Payroll Taxes on Employees
There are two payroll taxes paid by the majority of working Canadians: Canada Pension Plan (CPP) contributions and Employment Insurance (EI) premiums, both of which are proportional to labour income. There are some exceptions:
- People can be exempt from either CPP or EI, for a variety of reasons. For instance, individuals who own 40% or more of the companies they work for are exempt from EI premiums.
- Québec has their own version of CPP (QPP).

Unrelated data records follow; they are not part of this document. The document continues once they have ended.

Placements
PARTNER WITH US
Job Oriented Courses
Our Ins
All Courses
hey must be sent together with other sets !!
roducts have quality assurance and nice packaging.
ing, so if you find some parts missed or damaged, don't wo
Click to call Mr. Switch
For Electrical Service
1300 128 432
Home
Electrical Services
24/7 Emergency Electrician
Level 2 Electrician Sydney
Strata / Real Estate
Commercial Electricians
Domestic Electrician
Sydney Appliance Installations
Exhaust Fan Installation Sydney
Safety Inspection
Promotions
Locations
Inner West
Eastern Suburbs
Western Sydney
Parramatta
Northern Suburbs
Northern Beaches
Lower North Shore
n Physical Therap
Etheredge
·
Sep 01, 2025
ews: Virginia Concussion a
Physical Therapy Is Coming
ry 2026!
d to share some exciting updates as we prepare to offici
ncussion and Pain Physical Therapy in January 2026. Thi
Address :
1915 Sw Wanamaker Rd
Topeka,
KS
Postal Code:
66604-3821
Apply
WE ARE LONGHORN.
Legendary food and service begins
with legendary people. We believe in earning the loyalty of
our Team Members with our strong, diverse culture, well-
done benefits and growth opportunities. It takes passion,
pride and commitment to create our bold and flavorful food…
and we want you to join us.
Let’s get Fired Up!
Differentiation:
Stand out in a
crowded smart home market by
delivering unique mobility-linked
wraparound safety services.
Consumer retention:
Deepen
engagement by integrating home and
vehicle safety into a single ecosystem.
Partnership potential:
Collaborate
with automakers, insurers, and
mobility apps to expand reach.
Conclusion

Currently the marginal tax rates are identical, but the plan is administered by the province rather than the federal government.
CPP Employee Contribution Rates
- 0%: $0 - $3500
- 4.95%: $3501 - $47,200
EI Employee Premium Rates
- 1.73%: $0 - $43,200
Note, there is no basic exemption level for EI and both EI and CPP payments kick in well before LICO.
Adding it Together
For a person who is eligible to pay both EI and CPP along with income taxes, there are now eight effective tax brackets on labor income:
- 1.73%: $0 - $3,500
- 6.68%: $3,501 - $10,382
- 21.68%: $10,383 - $40,970
- 28.68%: $40,970-$43,200
- 26.95%: $43,201-$47,200
- 22%: $47,201-$81,941
- 26%: $81,942-$127,021
- 29%: $127,022-inf
Note that marginal tax rates are declining from $40,970 to $127,021, and a person earning $41,000 a year faces almost the same marginal tax rate as someone making $410,000. And it gets worse from here.

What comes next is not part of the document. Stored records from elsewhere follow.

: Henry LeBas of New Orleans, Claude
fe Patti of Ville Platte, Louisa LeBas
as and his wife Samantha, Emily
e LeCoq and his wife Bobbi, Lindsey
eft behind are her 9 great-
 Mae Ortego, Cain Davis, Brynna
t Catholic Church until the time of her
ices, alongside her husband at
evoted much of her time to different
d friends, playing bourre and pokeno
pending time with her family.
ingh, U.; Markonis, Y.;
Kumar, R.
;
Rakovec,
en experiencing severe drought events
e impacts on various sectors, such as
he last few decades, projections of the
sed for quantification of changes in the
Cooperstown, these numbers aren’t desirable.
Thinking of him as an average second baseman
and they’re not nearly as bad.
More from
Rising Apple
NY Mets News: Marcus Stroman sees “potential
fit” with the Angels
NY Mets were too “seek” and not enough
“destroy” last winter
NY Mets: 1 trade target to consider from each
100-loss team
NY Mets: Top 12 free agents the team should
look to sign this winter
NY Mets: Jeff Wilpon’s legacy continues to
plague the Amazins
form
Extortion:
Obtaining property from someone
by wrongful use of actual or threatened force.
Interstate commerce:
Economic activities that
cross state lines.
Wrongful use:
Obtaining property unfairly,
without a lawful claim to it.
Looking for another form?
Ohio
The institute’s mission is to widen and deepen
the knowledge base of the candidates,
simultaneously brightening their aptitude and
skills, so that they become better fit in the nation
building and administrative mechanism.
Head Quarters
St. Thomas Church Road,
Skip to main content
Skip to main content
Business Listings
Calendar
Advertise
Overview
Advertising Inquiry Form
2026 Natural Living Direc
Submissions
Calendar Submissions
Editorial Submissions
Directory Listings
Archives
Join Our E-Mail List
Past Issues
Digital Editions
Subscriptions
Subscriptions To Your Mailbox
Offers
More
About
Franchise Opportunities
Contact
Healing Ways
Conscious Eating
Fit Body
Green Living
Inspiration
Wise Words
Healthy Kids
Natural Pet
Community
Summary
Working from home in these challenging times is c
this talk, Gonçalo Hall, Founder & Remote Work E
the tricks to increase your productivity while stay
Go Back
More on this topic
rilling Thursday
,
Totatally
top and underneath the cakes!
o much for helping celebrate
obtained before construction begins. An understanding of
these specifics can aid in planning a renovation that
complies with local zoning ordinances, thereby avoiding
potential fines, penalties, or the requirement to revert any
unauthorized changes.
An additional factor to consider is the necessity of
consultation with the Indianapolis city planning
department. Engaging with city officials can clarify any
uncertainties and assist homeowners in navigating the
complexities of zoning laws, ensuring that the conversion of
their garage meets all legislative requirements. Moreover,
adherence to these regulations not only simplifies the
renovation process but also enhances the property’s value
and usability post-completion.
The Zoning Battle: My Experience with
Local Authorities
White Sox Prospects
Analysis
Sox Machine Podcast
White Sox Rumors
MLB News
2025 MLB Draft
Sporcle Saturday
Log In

Payroll Taxes on Employers
Employers are required to pay EI premiums and CPP contributions for their employees as well. Canadian law requires employers to match CPP contributions dollar-for-dollar, and EI contributions 1.4-to-1 (that is, for every dollar employees pay, employers pay $1.40). Thus the tax rates for employers are as follows:
CPP Employer Contribution Rates
- 0%: $0 - $3,500
- 4.95%: $3,501 - $47,200
EI Employer Premium Rates
- 2.422%: $0 - $43,200
As such, 50% of the legal incidence of CPP Contributions falls on employees along with 41% of the legal incidence for EI premiums.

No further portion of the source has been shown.